Die größte Tragödie des Krieges sind Geschichten wie diese, die sich hinter jedem Grabstein auf diesem Friedhof verbergen. Und auch hinter allen anderen auf den übrigen Friedhöfen, die sich an dieser Küste befinden. Die meisten Männer, die in Nordfrankreich begraben liegen, waren weit weg von zu Hause. Viele folgten nur ihrer Einberufung, kämpften widerwillig und hatten sicherlich Angst.



Wir fahren nach Utah Beach und verbringen die Nacht in der aire direkt hinter den Dünen. Am nächsten Morgen stehen wir bei Tagesanbruch auf und wandern am Strand entlang zum Museum. Der Strand ist flach, nichtssagend und weitläufig. Die Sonne hat keine Kraft, und es regnet leicht, während wir gehen. Wir laufen hinunter ans Meer, das ein paar Hundert Meter von den Dünen entfernt ist. Für die Soldaten, die hier damals an Land gingen, muss es ein weiter Weg gewesen sein, bis sie Schutz fanden. Sie mussten bei Ebbe durchs Wasser waten und dabei Minen, Stacheldraht und Kugeln ausweichen. Wir können das Ausmaß kaum ermessen. Wir finden irgendetwas Metallisches im Sand, es ist verbogen und korrodiert, praktisch unkenntlich. Dann gehen wir ins Museum, wo wir uns die Überreste eines Landungsbootes sowie Panzer und Artilleriegeschütze ansehen – die einträgliche Maschinerie des Krieges. Wir sind nicht gekommen, um den Tod von irgendjemandem zu glorifizieren, indem wir Panzer anstarren, deshalb setzen wir unsere Fahrt an der flachen, leeren und windgepeitschten Küste fort. Die Straße verläuft hinter Utah Beach landeinwärts und folgt der »Voie de la Liberté« (Straße der Freiheit) nach Carentan, um eine große Flussmündung herum und dann in Grandcamp-Maisy zurück ans Meer. Wir fahren so nahe an der Küste, wie es geht, vorbei an Dörfern mit cremefarbenen Häusern, durch Ackerland und an den Promenaden ruhiger Seebäder entlang. Die Küste ist überall voller Erinnerungen an die Vergangenheit, und an jedem Strand gibt es ein Museum, das dem Gedenken derer gewidmet ist, die dort gekämpft haben. In Geschäften sehen wir Postkarten mit Schwarz-Weiß-Fotografien alliierter Soldaten. Auf vielen prangen Überschriften wie »Danke unseren Befreiern«.

Wir befinden uns auf dem Amerikanischen Friedhof. Der Parkplatz ist im Gegensatz zum Deutschen Friedhof riesig, und wir werden zu unserem eigenen Bereich geleitet, der für Wohnmobile reserviert ist. Die Security ist streng, und alles ist sehr gepflegt und geordnet.
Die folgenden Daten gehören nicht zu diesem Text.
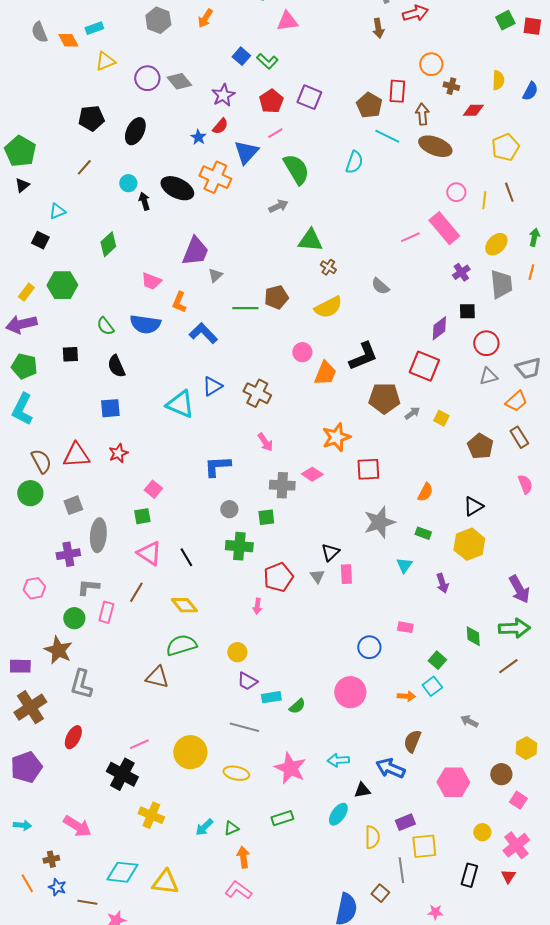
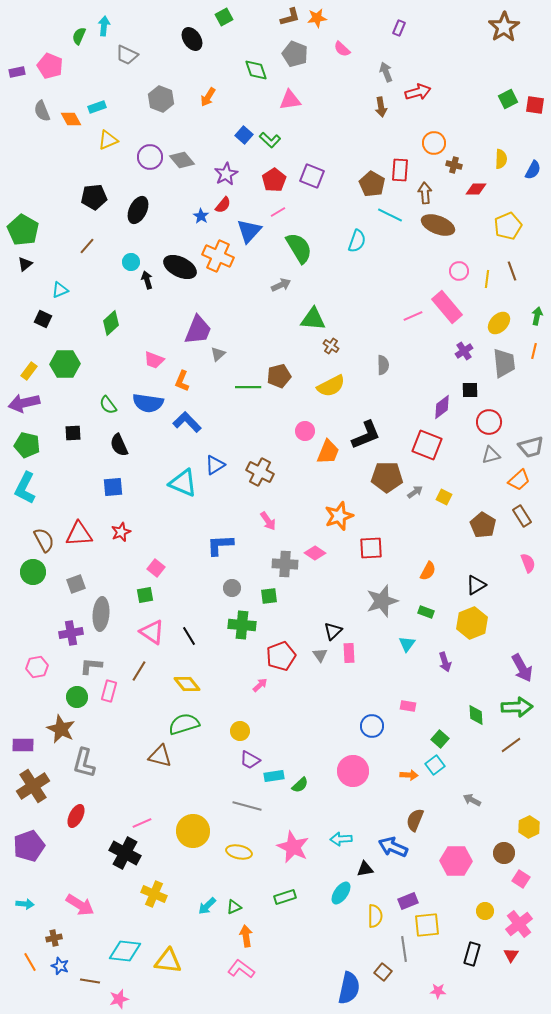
gray semicircle: (380, 286) -> (383, 365), turned -132
blue L-shape: (203, 333) -> (187, 422), moved
pink arrow: (257, 606) -> (260, 685), turned -140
Wir nehmen uns Zeit für die Exponate, lesen alles, was es zu lesen gibt, und sind von fast allem gerührt. Es gibt eine Timeline des D-Day aus der Perspektive der Amerikaner und Alliierten, Filme und Fotos mit Details über die Vorbereitung, die unglaubliche zahlenmäßige Größenordnung und die logistischen Probleme, die eine solche Invasion mit sich brachte. Die ganze Zeit über verliest eine ernste Frauenstimme die Namen der 10.000 amerikanischen Armeeangehörigen, die draußen begraben liegen. Dies ist die Konstante, die immer im Hintergrund präsent ist: der Preis an Menschenleben. Ich denke an all die damit verbundenen Geschichten, all den Schmerz, die Sehnsucht und den Verlust. Wie die Leben all der Hinterbliebenen ohne Brüder, Väter, Onkel, Freunde, Großväter aussahen. Egal woher sie kamen, auf welcher Seite sie kämpften und woran sie glaubten – es ist unvorstellbar. Und dennoch: Wenn man auf der Gewinnerseite steht, verehrt die Nation die Gefallenen als Märtyrer, feiert ihr ruhmvolles Opfer, betreibt einen Heldenkult. Wenn man auf der Verliererseite gekämpft hat, im Namen von Dogmen, an die man vielleicht gar nicht geglaubt hat, leiden die Hinterbliebenen still, voller Scham für das Regime, unter dem man unglücklicherweise gelebt hat.



Lizzys Mutter ging nach England und wurde Krankenschwester. Als sie dann nach Deutschland zurückkehrte, traf sie Lizzys Vater, der dort seinen Wehrdienst ableistete. Als sie älter wurde, besuchte sie den Friedhof in Orglandes und fand den Namen ihres Vaters in dem großen Buch, das am Eingang des grünen Friedhofs liegt, wo die sterblichen Überreste Zigtausender junger Männer begraben sind.

Wo auch immer Herbert Lindenau jetzt liegt – wir hoffen, dass er keine Angst hatte.